[Exercise materials — start]

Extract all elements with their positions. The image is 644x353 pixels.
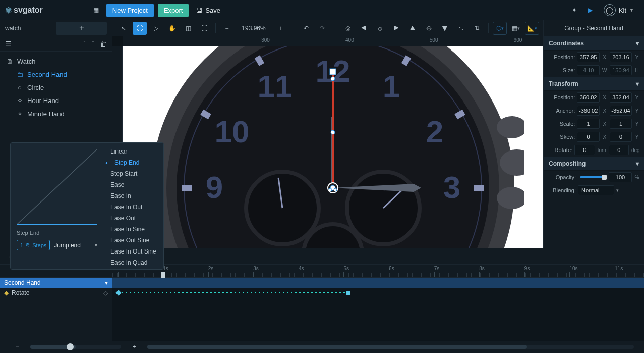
add-element-button[interactable]: ＋ — [56, 22, 107, 35]
track-row-rotate[interactable] — [112, 288, 644, 298]
layer-second-hand[interactable]: 🗀 Second Hand — [0, 68, 112, 81]
layer-minute-hand[interactable]: ✧ Minute Hand — [0, 107, 112, 120]
easing-option[interactable]: Linear — [104, 146, 163, 157]
canvas-settings-1[interactable]: ◎ — [341, 22, 355, 35]
fit-tool[interactable]: ⛶ — [197, 22, 211, 35]
time-tick: 8s — [479, 266, 485, 271]
t-position-label: Position: — [548, 94, 575, 100]
size-h[interactable]: 150.94 — [610, 65, 632, 75]
timeline-tracks[interactable]: 0s 1s 2s 3s 4s 5s 6s 7s 8s 9s 10s 11s — [112, 265, 644, 341]
zoom-in-button[interactable]: + — [273, 22, 287, 35]
section-transform[interactable]: Transform ▾ — [544, 77, 644, 91]
redo-button[interactable]: ↷ — [315, 22, 329, 35]
project-name[interactable]: watch — [5, 25, 56, 32]
zoom-out-button[interactable]: − — [220, 22, 234, 35]
add-keyframe-icon[interactable]: ◇ — [103, 289, 108, 296]
star-icon: ✧ — [16, 97, 23, 105]
scale-x[interactable]: 1 — [577, 119, 600, 129]
zoom-timeline-in[interactable]: + — [127, 340, 141, 353]
trash-icon[interactable]: 🗑 — [100, 40, 107, 48]
flip-h-icon[interactable]: ⇋ — [454, 22, 468, 35]
flip-v-icon[interactable]: ⇅ — [470, 22, 484, 35]
easing-graph[interactable] — [17, 149, 97, 225]
time-tick: 10s — [569, 266, 577, 271]
timeline-zoom-scroll[interactable] — [30, 345, 121, 349]
rotate-deg[interactable]: 0 — [609, 145, 629, 155]
pan-tool[interactable]: ✋ — [165, 22, 179, 35]
opacity-value[interactable]: 100 — [609, 172, 632, 182]
steps-input[interactable]: 1 ⚟ Steps — [17, 240, 50, 250]
timeline-prop-rotate[interactable]: ◆ Rotate ◇ — [0, 288, 112, 298]
rotate-turn[interactable]: 0 — [574, 145, 595, 155]
easing-option[interactable]: Ease In Sine — [104, 224, 163, 235]
playhead[interactable] — [163, 265, 163, 341]
zoom-value[interactable]: 193.96% — [236, 25, 271, 32]
apps-icon[interactable]: ▦ — [88, 2, 104, 18]
blending-select[interactable]: Normal — [578, 185, 614, 195]
layer-watch[interactable]: 🗎 Watch — [0, 55, 112, 68]
align-vcenter-icon[interactable]: ⦵ — [422, 22, 436, 35]
keyframe[interactable] — [346, 291, 350, 295]
keyframe[interactable] — [115, 290, 121, 295]
position-y[interactable]: 203.16 — [610, 52, 632, 62]
time-tick: 3s — [253, 266, 259, 271]
export-button[interactable]: Export — [158, 4, 189, 17]
ruler-toggle[interactable]: 📐▾ — [525, 22, 539, 35]
easing-option[interactable]: Step Start — [104, 168, 163, 179]
t-position-y[interactable]: 352.04 — [610, 92, 632, 103]
scale-y[interactable]: 1 — [610, 119, 632, 129]
circle-icon: ○ — [16, 84, 23, 91]
anchor-x[interactable]: -360.02 — [577, 106, 600, 116]
easing-option[interactable]: Ease Out Sine — [104, 235, 163, 246]
skew-x[interactable]: 0 — [577, 132, 600, 142]
timeline-ruler[interactable]: 0s 1s 2s 3s 4s 5s 6s 7s 8s 9s 10s 11s — [112, 265, 644, 278]
section-compositing[interactable]: Compositing ▾ — [544, 157, 644, 171]
t-position-x[interactable]: 360.02 — [577, 92, 600, 103]
play-preview-icon[interactable]: ▶ — [582, 2, 599, 18]
undo-button[interactable]: ↶ — [299, 22, 313, 35]
track-row[interactable] — [112, 278, 644, 288]
align-left-icon[interactable]: ⯇ — [357, 22, 371, 35]
node-tool[interactable]: ▷ — [149, 22, 163, 35]
settings-icon[interactable]: ✦ — [566, 2, 582, 18]
chevron-down-icon[interactable]: ˅ — [83, 40, 86, 48]
easing-option[interactable]: Ease In — [104, 190, 163, 201]
align-bottom-icon[interactable]: ⯆ — [438, 22, 452, 35]
align-top-icon[interactable]: ⯅ — [405, 22, 420, 35]
timeline-layer-secondhand[interactable]: Second Hand ▾ — [0, 278, 112, 288]
svg-point-33 — [331, 77, 335, 81]
canvas-area[interactable]: 300 400 500 600 — [112, 36, 543, 248]
canvas[interactable]: 12 1 2 3 11 10 9 — [123, 46, 543, 248]
jump-select[interactable]: Jump end ▼ — [54, 242, 98, 249]
snap-toggle[interactable]: ⬡▾ — [493, 22, 507, 35]
align-right-icon[interactable]: ⯈ — [389, 22, 403, 35]
user-menu[interactable]: ◯ Kit ▼ — [599, 1, 639, 19]
timeline-hscroll[interactable] — [147, 345, 634, 349]
easing-option[interactable]: Ease In Out — [104, 201, 163, 213]
section-coordinates[interactable]: Coordinates ▾ — [544, 36, 644, 51]
easing-option[interactable]: Step End — [104, 157, 163, 168]
cursor-tool[interactable]: ↖ — [116, 22, 131, 35]
position-x[interactable]: 357.95 — [577, 52, 600, 62]
new-project-button[interactable]: New Project — [106, 4, 154, 17]
save-button[interactable]: 🖫 Save — [191, 4, 225, 17]
easing-option[interactable]: Ease In Quad — [104, 257, 163, 268]
layer-hour-hand[interactable]: ✧ Hour Hand — [0, 94, 112, 107]
timeline-footer: − + — [0, 341, 644, 353]
clip-tool[interactable]: ◫ — [181, 22, 195, 35]
size-w[interactable]: 4.10 — [577, 65, 600, 75]
chevron-up-icon[interactable]: ˄ — [91, 40, 95, 48]
filter-icon[interactable]: ☰ — [5, 40, 12, 48]
opacity-slider[interactable] — [580, 176, 605, 178]
easing-option[interactable]: Ease Out — [104, 213, 163, 224]
align-hcenter-icon[interactable]: ⦶ — [373, 22, 387, 35]
skew-y[interactable]: 0 — [610, 132, 632, 142]
transform-tool[interactable]: ⛶ — [133, 22, 147, 35]
easing-option[interactable]: Ease — [104, 179, 163, 190]
easing-option[interactable]: Ease In Out Sine — [104, 246, 163, 257]
inspector-panel: Group - Second Hand Coordinates ▾ Positi… — [543, 20, 644, 248]
grid-toggle[interactable]: ▦▾ — [509, 22, 523, 35]
anchor-y[interactable]: -352.04 — [610, 106, 632, 116]
zoom-timeline-out[interactable]: − — [10, 340, 24, 353]
layer-circle[interactable]: ○ Circle — [0, 81, 112, 94]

[Exercise materials — finish]

Directions -
Word for word, write out each line of the records, but leave the pictures behind.

Expected output -
Extract all elements with their positions. The image is 644x353 pixels.
add-element-button[interactable]: ＋ — [56, 22, 107, 35]
track-row-rotate[interactable] — [112, 288, 644, 298]
layer-second-hand[interactable]: 🗀 Second Hand — [0, 68, 112, 81]
layer-minute-hand[interactable]: ✧ Minute Hand — [0, 107, 112, 120]
easing-option[interactable]: Linear — [104, 146, 163, 157]
canvas-settings-1[interactable]: ◎ — [341, 22, 355, 35]
fit-tool[interactable]: ⛶ — [197, 22, 211, 35]
time-tick: 8s — [479, 266, 485, 271]
t-position-label: Position: — [548, 94, 575, 100]
size-h[interactable]: 150.94 — [610, 65, 632, 75]
timeline-tracks[interactable]: 0s 1s 2s 3s 4s 5s 6s 7s 8s 9s 10s 11s — [112, 265, 644, 341]
zoom-in-button[interactable]: + — [273, 22, 287, 35]
section-transform[interactable]: Transform ▾ — [544, 77, 644, 91]
redo-button[interactable]: ↷ — [315, 22, 329, 35]
project-name[interactable]: watch — [5, 25, 56, 32]
zoom-out-button[interactable]: − — [220, 22, 234, 35]
add-keyframe-icon[interactable]: ◇ — [103, 289, 108, 296]
star-icon: ✧ — [16, 97, 23, 105]
scale-x[interactable]: 1 — [577, 119, 600, 129]
zoom-timeline-in[interactable]: + — [127, 340, 141, 353]
trash-icon[interactable]: 🗑 — [100, 40, 107, 48]
flip-h-icon[interactable]: ⇋ — [454, 22, 468, 35]
flip-v-icon[interactable]: ⇅ — [470, 22, 484, 35]
easing-graph[interactable] — [17, 149, 97, 225]
time-tick: 10s — [569, 266, 577, 271]
timeline-zoom-scroll[interactable] — [30, 345, 121, 349]
rotate-deg[interactable]: 0 — [609, 145, 629, 155]
pan-tool[interactable]: ✋ — [165, 22, 179, 35]
opacity-value[interactable]: 100 — [609, 172, 632, 182]
steps-input[interactable]: 1 ⚟ Steps — [17, 240, 50, 250]
timeline-prop-rotate[interactable]: ◆ Rotate ◇ — [0, 288, 112, 298]
rotate-turn[interactable]: 0 — [574, 145, 595, 155]
easing-option[interactable]: Ease In Sine — [104, 224, 163, 235]
playhead[interactable] — [163, 265, 163, 341]
zoom-value[interactable]: 193.96% — [236, 25, 271, 32]
apps-icon[interactable]: ▦ — [88, 2, 104, 18]
blending-select[interactable]: Normal — [578, 185, 614, 195]
layer-watch[interactable]: 🗎 Watch — [0, 55, 112, 68]
align-vcenter-icon[interactable]: ⦵ — [422, 22, 436, 35]
keyframe[interactable] — [346, 291, 350, 295]
keyframe[interactable] — [115, 290, 121, 295]
position-y[interactable]: 203.16 — [610, 52, 632, 62]
time-tick: 3s — [253, 266, 259, 271]
export-button[interactable]: Export — [158, 4, 189, 17]
ruler-toggle[interactable]: 📐▾ — [525, 22, 539, 35]
easing-option[interactable]: Step Start — [104, 168, 163, 179]
t-position-y[interactable]: 352.04 — [610, 92, 632, 103]
scale-y[interactable]: 1 — [610, 119, 632, 129]
circle-icon: ○ — [16, 84, 23, 91]
anchor-x[interactable]: -360.02 — [577, 106, 600, 116]
easing-option[interactable]: Ease Out Sine — [104, 235, 163, 246]
skew-x[interactable]: 0 — [577, 132, 600, 142]
timeline-ruler[interactable]: 0s 1s 2s 3s 4s 5s 6s 7s 8s 9s 10s 11s — [112, 265, 644, 278]
section-compositing[interactable]: Compositing ▾ — [544, 157, 644, 171]
t-position-x[interactable]: 360.02 — [577, 92, 600, 103]
play-preview-icon[interactable]: ▶ — [582, 2, 599, 18]
undo-button[interactable]: ↶ — [299, 22, 313, 35]
track-row[interactable] — [112, 278, 644, 288]
align-left-icon[interactable]: ⯇ — [357, 22, 371, 35]
node-tool[interactable]: ▷ — [149, 22, 163, 35]
settings-icon[interactable]: ✦ — [566, 2, 582, 18]
chevron-down-icon[interactable]: ˅ — [83, 40, 86, 48]
easing-option[interactable]: Ease In — [104, 190, 163, 201]
align-bottom-icon[interactable]: ⯆ — [438, 22, 452, 35]
align-top-icon[interactable]: ⯅ — [405, 22, 420, 35]
timeline-layer-secondhand[interactable]: Second Hand ▾ — [0, 278, 112, 288]
svg-point-33 — [331, 77, 335, 81]
canvas-area[interactable]: 300 400 500 600 — [112, 36, 543, 248]
canvas[interactable]: 12 1 2 3 11 10 9 — [123, 46, 543, 248]
jump-select[interactable]: Jump end ▼ — [54, 242, 98, 249]
snap-toggle[interactable]: ⬡▾ — [493, 22, 507, 35]
align-right-icon[interactable]: ⯈ — [389, 22, 403, 35]
user-menu[interactable]: ◯ Kit ▼ — [599, 1, 639, 19]
timeline-hscroll[interactable] — [147, 345, 634, 349]
easing-option[interactable]: Ease In Out — [104, 201, 163, 213]
section-coordinates[interactable]: Coordinates ▾ — [544, 36, 644, 51]
easing-option[interactable]: Step End — [104, 157, 163, 168]
cursor-tool[interactable]: ↖ — [116, 22, 131, 35]
position-x[interactable]: 357.95 — [577, 52, 600, 62]
new-project-button[interactable]: New Project — [106, 4, 154, 17]
save-button[interactable]: 🖫 Save — [191, 4, 225, 17]
easing-option[interactable]: Ease In Quad — [104, 257, 163, 268]
layer-hour-hand[interactable]: ✧ Hour Hand — [0, 94, 112, 107]
timeline-footer: − + — [0, 341, 644, 353]
clip-tool[interactable]: ◫ — [181, 22, 195, 35]
size-w[interactable]: 4.10 — [577, 65, 600, 75]
chevron-up-icon[interactable]: ˄ — [91, 40, 95, 48]
filter-icon[interactable]: ☰ — [5, 40, 12, 48]
opacity-slider[interactable] — [580, 176, 605, 178]
easing-option[interactable]: Ease Out — [104, 213, 163, 224]
align-hcenter-icon[interactable]: ⦶ — [373, 22, 387, 35]
skew-y[interactable]: 0 — [610, 132, 632, 142]
transform-tool[interactable]: ⛶ — [133, 22, 147, 35]
easing-option[interactable]: Ease — [104, 179, 163, 190]
easing-option[interactable]: Ease In Out Sine — [104, 246, 163, 257]
inspector-panel: Group - Second Hand Coordinates ▾ Positi… — [543, 20, 644, 248]
grid-toggle[interactable]: ▦▾ — [509, 22, 523, 35]
anchor-y[interactable]: -352.04 — [610, 106, 632, 116]
zoom-timeline-out[interactable]: − — [10, 340, 24, 353]
layer-circle[interactable]: ○ Circle — [0, 81, 112, 94]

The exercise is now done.